Task input =
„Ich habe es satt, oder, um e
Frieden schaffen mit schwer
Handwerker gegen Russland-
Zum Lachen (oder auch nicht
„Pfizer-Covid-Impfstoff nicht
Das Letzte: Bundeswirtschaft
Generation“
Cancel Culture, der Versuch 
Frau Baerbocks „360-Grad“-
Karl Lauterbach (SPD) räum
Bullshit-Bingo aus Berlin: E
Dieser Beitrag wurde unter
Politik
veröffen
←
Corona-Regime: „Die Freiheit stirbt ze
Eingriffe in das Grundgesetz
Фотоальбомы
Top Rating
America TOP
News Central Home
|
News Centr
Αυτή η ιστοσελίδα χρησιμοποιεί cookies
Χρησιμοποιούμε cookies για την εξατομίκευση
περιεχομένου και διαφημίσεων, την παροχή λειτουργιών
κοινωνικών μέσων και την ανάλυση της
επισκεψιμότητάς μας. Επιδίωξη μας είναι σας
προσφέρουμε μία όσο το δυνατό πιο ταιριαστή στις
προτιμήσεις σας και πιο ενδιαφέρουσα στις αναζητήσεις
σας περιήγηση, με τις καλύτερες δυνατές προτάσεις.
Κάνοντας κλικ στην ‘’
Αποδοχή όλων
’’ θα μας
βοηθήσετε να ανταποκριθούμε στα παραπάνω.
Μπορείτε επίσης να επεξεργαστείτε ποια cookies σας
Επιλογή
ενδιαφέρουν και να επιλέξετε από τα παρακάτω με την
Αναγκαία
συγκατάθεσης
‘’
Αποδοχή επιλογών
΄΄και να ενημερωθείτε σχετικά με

--

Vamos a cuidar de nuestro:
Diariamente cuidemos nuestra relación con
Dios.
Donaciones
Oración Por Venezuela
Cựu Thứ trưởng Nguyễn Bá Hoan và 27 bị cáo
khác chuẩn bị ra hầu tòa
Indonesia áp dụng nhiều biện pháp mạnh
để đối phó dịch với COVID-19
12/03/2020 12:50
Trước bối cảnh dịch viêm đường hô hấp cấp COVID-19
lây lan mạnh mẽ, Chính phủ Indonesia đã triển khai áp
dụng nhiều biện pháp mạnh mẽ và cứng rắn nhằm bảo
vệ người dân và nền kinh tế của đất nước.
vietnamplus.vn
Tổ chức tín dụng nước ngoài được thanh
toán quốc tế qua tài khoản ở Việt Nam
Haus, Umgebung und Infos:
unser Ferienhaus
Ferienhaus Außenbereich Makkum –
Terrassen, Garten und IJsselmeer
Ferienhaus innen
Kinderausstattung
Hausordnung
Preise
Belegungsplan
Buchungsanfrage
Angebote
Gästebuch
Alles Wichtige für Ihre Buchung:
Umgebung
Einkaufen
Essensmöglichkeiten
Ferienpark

Requirement =
When you reach the line with "satt, oder, um e" in the records above, start writing out lines exactly, and stop once the line with "Bullshit-Bingo aus Berlin: E" has been written; include nothing else.

Result of this exercise =
„Ich habe es satt, oder, um e
Frieden schaffen mit schwer
Handwerker gegen Russland-
Zum Lachen (oder auch nicht
„Pfizer-Covid-Impfstoff nicht
Das Letzte: Bundeswirtschaft
Generation“
Cancel Culture, der Versuch 
Frau Baerbocks „360-Grad“-
Karl Lauterbach (SPD) räum
Bullshit-Bingo aus Berlin: E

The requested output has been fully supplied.